“Looking for a set of wheels? We can beat all them deals. Great is how you’re gonna feel. We’ve got the cars that have appeal. Come on down to Dave’s, let’s make a deal. You’d better believe it! Leary Chevrolet, Route 9-W, just South of
Newbergh. You’d better believe it!”
The above is an example of some of the completely useless
information I have stuck in my head. It
is a commercial jingle I heard when I was eight years old, and we were living
in New York. It’s no wonder I try to sign my maiden name
on checks half the time. I can’t concentrate
worth a damn. And here are some of the
reasons why.
I know the lyrics to entirely too many hair band songs. I can’t remember my sister’s current address,
but I know every word to “Unskinny Bop.”
Though this information might one day prove useful at drunken karaoke,
these unintelligent and perverted lyrics are not something I want crowding my
brain anymore. And for some reason, I know every word to “I Want it that Way”
by the Backstreet Boys, even though I don’t recall making any effort whatsoever
to actually listen to the Backstreet Boys.

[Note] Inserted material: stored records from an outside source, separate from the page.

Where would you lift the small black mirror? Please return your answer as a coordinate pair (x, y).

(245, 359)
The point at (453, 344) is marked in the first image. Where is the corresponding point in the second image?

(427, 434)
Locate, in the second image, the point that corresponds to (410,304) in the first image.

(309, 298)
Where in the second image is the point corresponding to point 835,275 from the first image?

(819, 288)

The lyrics to many “One Hit Wonders” are also stored in my cursed
cranium. “Baby Got Back,” “Ice Ice
Baby,” and “Mambo Number Five” are just a few of the offenders. “A little bit of Monica in my life, a little
bit of Erica by my side…” And yes. I meant to get that stuck in your head. If I must suffer, then so must everyone…
Naturally, when I want to know the lyrics to songs I
actually like, I can’t remember them to save my life. I have to look them up, and then I promptly
forget them.
I have also played the “Six Degrees of Kevin Bacon” game way
too much. It has permeated all forms of
entertainment for me. Do you know how
many actors they re-use in “Law and Order?” I do. I can identify them within seconds, along
with which versions and which episodes they starred in. I can even recognize actors from commercials
and link them to movies and TV shows.
Other than the fleeting and nerdy sense of accomplishment it gives me,
this information serves no practical purpose.

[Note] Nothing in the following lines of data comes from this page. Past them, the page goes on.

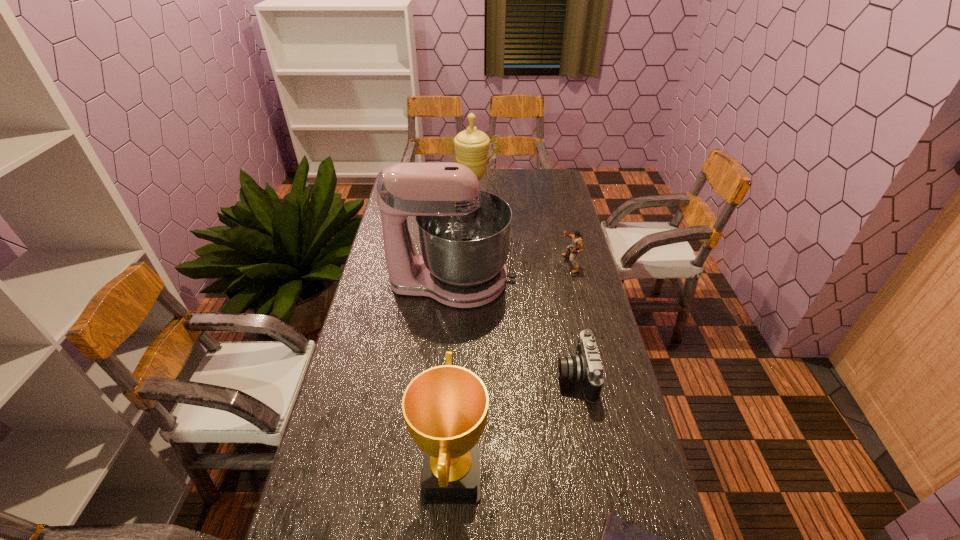 The height and width of the screenshot is (540, 960). In order to click on vacant space situated on the front-facing side of the third shortest object in this screenshot , I will do `click(517, 264)`.

This screenshot has height=540, width=960. Identify the location of vacant space located on the front-facing side of the third shortest object. pos(481,264).

Find the location of a particular element. This screenshot has height=540, width=960. free spot located 0.110m on the front-facing side of the fifth tallest object is located at coordinates (520, 376).

This screenshot has width=960, height=540. Identify the location of vacant space located 0.350m on the front-facing side of the fifth tallest object. (438, 376).

Identify the location of blank space located 0.280m on the front-facing side of the fifth tallest object. (462, 376).

What are the coordinates of `object located in the left edge section of the desktop` in the screenshot? It's located at (464, 232).

Identify the location of puncher that is at the right edge. This screenshot has width=960, height=540. (577, 246).

I want to click on camera situated at the right edge, so click(x=585, y=367).

This screenshot has height=540, width=960. Find the location of `free point at the far edge`. free point at the far edge is located at coordinates click(x=484, y=191).

Locate an element on the screen. Image resolution: width=960 pixels, height=540 pixels. free region at the left edge is located at coordinates (372, 258).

If I’m lost in the woods, the crickets and raccoons and vultures are not
going to be impressed that I can link Joe Piscopo and Kevin Bacon within two
steps. Since I have not managed to
retain even the most basic of survival skills, I will die of exposure or
dehydration or bear mauling, while deliriously reciting lines from
“Ghostbusters” or any of the other movies that I have memorized in their
entirety...
Then there are certain things I’d really rather not know:
some of the interesting but trivial tidbits I learned in college. Like the chemical composition of stars. And the many fun facts I retained from
Biology of Human Disease. Tetanus, and
tapeworms, and cysts, oh my! Not stuff
I really want to dwell on. Maybe I can
be on “Jeopardy!” one day. Until then, I
must endure the burden of such useless knowledge in silence.
And of course there are commercial jingles. And elevator music. And the different versions of secular
Christmas songs I had to listen to during my short stint as a department store
employee. Do you know how many versions
of “Santa Baby” there are???
“A little bit of
Rita’s all I need, a little bit of Tina’s what I see…”
Dear God, make it stop.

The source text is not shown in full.